Phoenix police have arrested onetime country superstar Glen Campbell on suspicion of extreme drunken driving and hit-and-run after a downtown car crash, Reuters reports.

Campbell, 67, spent Monday evening in the city's Madison Street Jail after a 5 p.m. collision between Campbell's silver BMW and a white Toyota sedan. Campbell continued driving after the crash, a police spokesman tells Reuters, but a witness followed Campbell's car and called in the incident on his cell phone.

Officers confronted Campbell at his home and took him into custody. He was alternately combative and congenial, said Sgt. Randy Force, a Phoenix police spokesman. Campbell allegedly kneed a sergeant in the thigh while at the station, but was also heard singing at one point while he was being processed.

The singer was released just after midnight Tuesday morning.
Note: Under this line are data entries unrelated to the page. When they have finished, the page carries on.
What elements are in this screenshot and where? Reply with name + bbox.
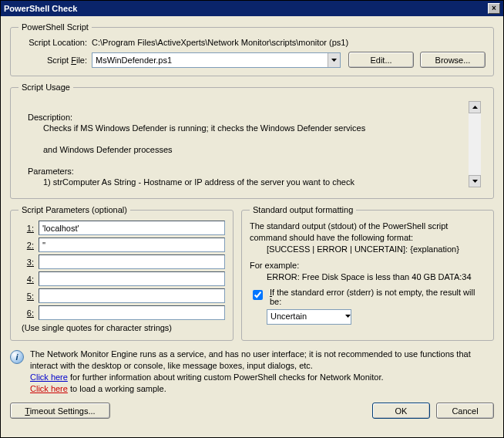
powershell-script-group: PowerShell Script Script Location: C:\Pr… — [10, 22, 494, 76]
group-legend: Script Parameters (optional) — [18, 205, 130, 214]
chevron-down-icon[interactable] — [328, 53, 340, 67]
dialog-window: PowerShell Check × PowerShell Script Scr… — [0, 0, 504, 438]
scroll-up-icon[interactable] — [469, 101, 481, 113]
script-parameters-group: Script Parameters (optional) 1: 2: 3: 4:… — [10, 205, 234, 341]
close-icon[interactable]: × — [488, 3, 500, 14]
param-input-4[interactable] — [39, 271, 225, 286]
info-icon: i — [10, 350, 24, 364]
param-input-5[interactable] — [39, 288, 225, 303]
script-file-input[interactable] — [92, 53, 328, 67]
info-link-sample[interactable]: Click here — [30, 384, 68, 393]
param-label-6: 6: — [18, 308, 39, 318]
stderr-checkbox-label: If the standard error (stderr) is not em… — [270, 288, 486, 306]
ok-button[interactable]: OK — [372, 403, 430, 419]
stderr-result-select[interactable]: Uncertain — [267, 309, 351, 325]
script-location-label: Script Location: — [18, 38, 92, 47]
client-area: PowerShell Script Script Location: C:\Pr… — [1, 16, 503, 437]
param-label-5: 5: — [18, 291, 39, 301]
scroll-down-icon[interactable] — [469, 175, 481, 187]
param-input-3[interactable] — [39, 254, 225, 269]
usage-scrollbar[interactable] — [469, 101, 481, 187]
stdout-desc: The standard output (stdout) of the Powe… — [250, 221, 486, 255]
edit-button[interactable]: Edit... — [348, 52, 414, 68]
timeout-settings-button[interactable]: Timeout Settings... — [10, 403, 110, 419]
info-link-docs[interactable]: Click here — [30, 372, 68, 382]
info-text: The Network Monitor Engine runs as a ser… — [30, 349, 494, 395]
group-legend: Standard output formatting — [250, 205, 356, 214]
scroll-track[interactable] — [469, 113, 481, 175]
usage-text: Description: Checks if MS Windows Defend… — [28, 101, 465, 187]
browse-button[interactable]: Browse... — [420, 52, 486, 68]
group-legend: Script Usage — [18, 83, 73, 92]
cancel-button[interactable]: Cancel — [436, 403, 494, 419]
param-label-4: 4: — [18, 275, 39, 284]
stderr-result-value: Uncertain — [267, 310, 345, 324]
window-title: PowerShell Check — [4, 4, 77, 13]
usage-box: Description: Checks if MS Windows Defend… — [18, 98, 486, 190]
group-legend: PowerShell Script — [18, 22, 92, 32]
param-label-2: 2: — [18, 241, 39, 250]
info-section: i The Network Monitor Engine runs as a s… — [10, 349, 494, 395]
param-label-1: 1: — [18, 224, 39, 233]
script-file-label: Script File: — [18, 56, 92, 65]
stdout-example: For example: ERROR: Free Disk Space is l… — [250, 260, 486, 283]
param-input-6[interactable] — [39, 305, 225, 320]
titlebar: PowerShell Check × — [1, 1, 503, 16]
param-input-1[interactable] — [39, 221, 225, 235]
script-location-value: C:\Program Files\ActiveXperts\Network Mo… — [92, 38, 486, 47]
script-usage-group: Script Usage Description: Checks if MS W… — [10, 83, 494, 199]
bottom-bar: Timeout Settings... OK Cancel — [10, 403, 494, 419]
stderr-checkbox-row: If the standard error (stderr) is not em… — [250, 288, 486, 306]
chevron-down-icon[interactable] — [345, 310, 351, 324]
stdout-formatting-group: Standard output formatting The standard … — [241, 205, 494, 341]
param-label-3: 3: — [18, 258, 39, 267]
stderr-checkbox[interactable] — [253, 290, 263, 300]
params-hint: (Use single quotes for character strings… — [18, 323, 225, 332]
param-input-2[interactable] — [39, 238, 225, 252]
script-file-combo[interactable] — [92, 52, 341, 68]
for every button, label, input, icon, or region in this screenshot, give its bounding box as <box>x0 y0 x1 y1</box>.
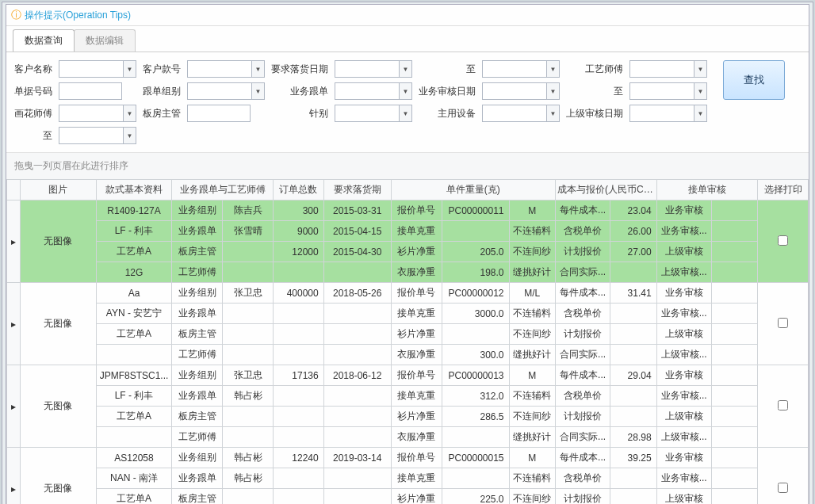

Campbell's official Web site says the singer -- whose 27 Top 10 hits include "Wichita Lineman" and "Rhinestone Cowboy" -- has given up alcohol and cigarette smoking, the wire service notes. But Campbell appears to have fallen off the wagon; Force said the singer was booked because of "his appearance and demeanor and the strong alcohol on his breath."

"That's what alcohol addiction can do to people," Campbell's son Shannon, 18, said. "People should pray for him and any other people who have the same problem."